ASP.NET - A big step forward in its day, but essentially lacklustre in modern times
August 11, 2021

ASP.NET - A big step forward in its day, but essentially lacklustre in modern times

Anonymous | TrustRadius Reviewer
Score 6 out of 10
Vetted Review
Verified User

Overall Satisfaction with ASP.NET

ASP.NET is used for virtually every system developed and in use at my organisation, specifically MVC and webforms. It is used across the entire organisation for internal and external applications. It addresses the need to rapidly develop web-based systems to a pre-defined programming model that is proven to work (such as MVC) and have those systems be maintainable. It was a huge step forward, especially when ASP.NET MVC was released. However, when I compare it to even more modern technology, such as Express for NodeJS - it just gets too complicated too quickly. Express manages to accomplish the exact same functionality but in a very simple and succinct way. ASP.NET, as with all .NET based development, tends to get unnecessarily complicated quickly.
  • Allows for rapid application development
  • A very solid and well-defined foundation and programming model
  • Fairly performant
  • Templating with razor is excellent
  • MVC was a huge step forward in its day
  • WebForms is absolutely awful (in my opinion it is an abomination), it tries to hide the nature of the web from the programmer to make things easier, but it actually makes it much much worse and much more complicated than if it hadn't hidden it.
  • In my experience it can get unnecessarily complicated quickly - as you move towards the boundaries of what ASP.NET can do, as you will on any fairly complicated project, you realise you suddenly have to hook in to undocumented or obtusely documented functionality, and you will need to put in little bits of code you found on stack trace but you aren't sure why - because Microsoft tried to hide something from the programmer but you end up having to customise it anyway.
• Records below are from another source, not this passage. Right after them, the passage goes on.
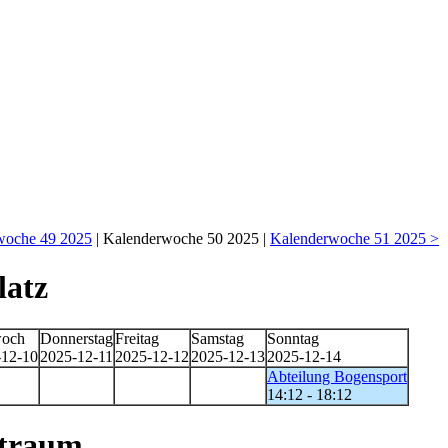
woche 49 2025
| Kalenderwoche 50 2025 |
Kalenderwoche 51 2025 >
latz
woch
Donnerstag
Freitag
Samstag
Sonntag
-12-10
2025-12-11
2025-12-12
2025-12-13
2025-12-14
Abteilung Bogensport
14:12 - 18:12
straum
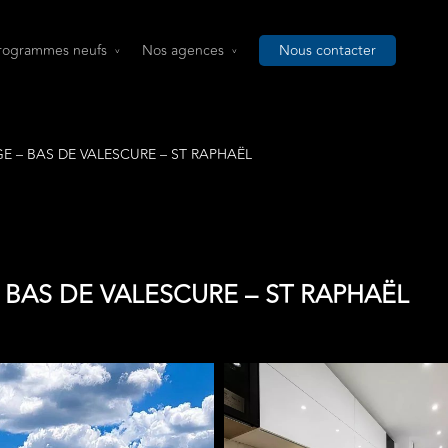
rogrammes neufs
Nos agences
Nous contacter
GE – BAS DE VALESCURE – ST RAPHAËL
 BAS DE VALESCURE – ST RAPHAËL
This builds and builds.
  • NET can be really really slow when running under IIS, for some reason the app pool is constantly shutdown due to idle, but when the next person hits a page - it takes, in computational terms, so long for the pool to start up - causing embarrassing delays.
  • It is somewhat boring now and doesn't really stand up to modern simple alternatives, like Express on NodeJS.
  • MVC
  • Razor
  • Solid fundamental web based foundation
  • API framework
  • Dotnet Core support
  • Identity
  • Allows for rapid application development which saves money and time
  • Can get unnecessarily complicated and be difficult to maintain at times, wasting time and money
  • It's free, so there is no cost - though you may need to pay for Visual Studio
I have used things like Java Struts in my time and I have found technologies from that era are often quite alike. They were a big step forward at the time - but I think there are better things to use now. ASP.NET and Struts were in that same era, they still work really well and do everything you need them to, but there are downsides. I just think we should move towards simpler code rather than all this unnecessarily complicated strongly typed code. As an example, how many classes make up the ASP.NET foundation code? Too many in my view. I would much rather use Express in NodeJS.
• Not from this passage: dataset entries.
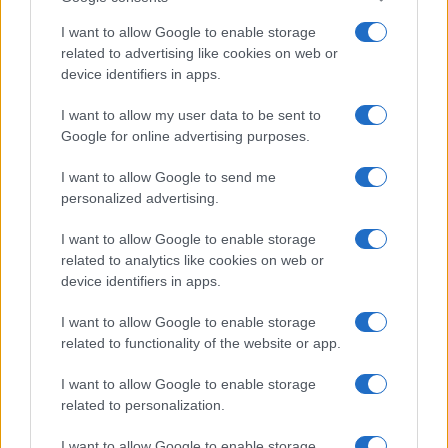
I want to allow Google to enable storage
Valutare sconti reali su TV ed elettronica: guida
pratica
related to advertising like cookies on web or
device identifiers in apps.
Davide Ferraro · 19 Lug 2026
I want to allow my user data to be sent to
TV ED ELETTRONICA
Google for online advertising purposes.
I want to allow Google to send me
personalized advertising.
I want to allow Google to enable storage
related to analytics like cookies on web or
device identifiers in apps.
I want to allow Google to enable storage
related to functionality of the website or app.
I want to allow Google to enable storage
Calendario acquisti TV, audio e PC: come centrare il
related to personalization.
prezzo
Davide Ferraro · 19 Lug 2026
I want to allow Google to enable storage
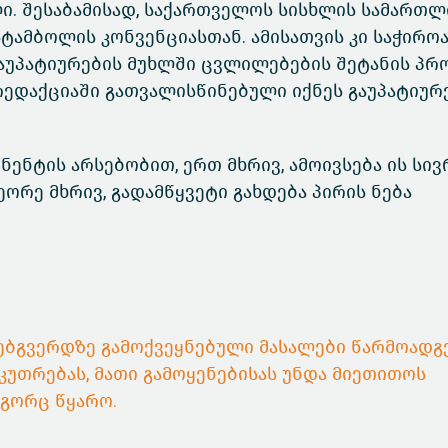
. შესაბამისად, საქართველოს სისხლის სამართლ
ტამბოლის კონვენციასთან. ამისათვის კი საჭიროა
აუპატიურების მუხლში ცვლილებების შეტანის პრ
რედაქციაში გათვალისწინებული იქნეს გაუპატიურ
ენტის არსებობით, ერთ მხრივ, ამოივსება ის სივ
ეორე მხრივ, გადამწყვეტი გახდება პირის ნება
 ვებგვერდზე გამოქვეყნებული მასალები წარმოადგ
კუთრებას, მათი გამოყენებისას უნდა მიეთითოს
ოგორც წყარო.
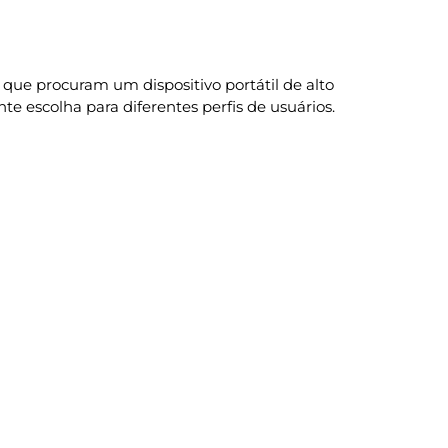
 que procuram um dispositivo portátil de alto
e escolha para diferentes perfis de usuários.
Do you think ASP.NET delivers good value for the price?

Yes

Are you happy with ASP.NET's feature set?

Yes

Did ASP.NET live up to sales and marketing promises?

Yes

Did implementation of ASP.NET go as expected?
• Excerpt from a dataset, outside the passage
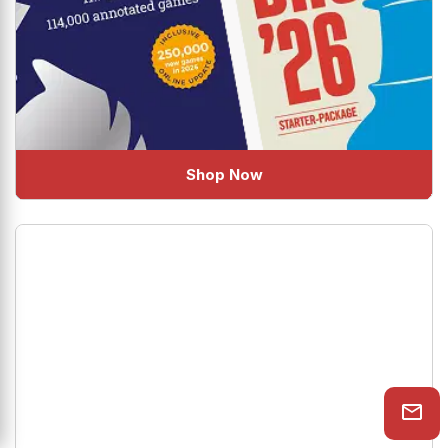
Shop Now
I wasn't involved with the implementation phase

Would you buy ASP.NET again?

No

It is well suited to rapid web-based application development, the programming model (if we are talking about MVC) is solid and provides an excellent foundation. Though I think in modern terms there are better products out there - to me, it is now rather lacklustre and boring (but that might be just because I have been using it for so long). If it was up to me I wouldn't use it anymore - but in terms of working within an organisation - I don't really get a choice.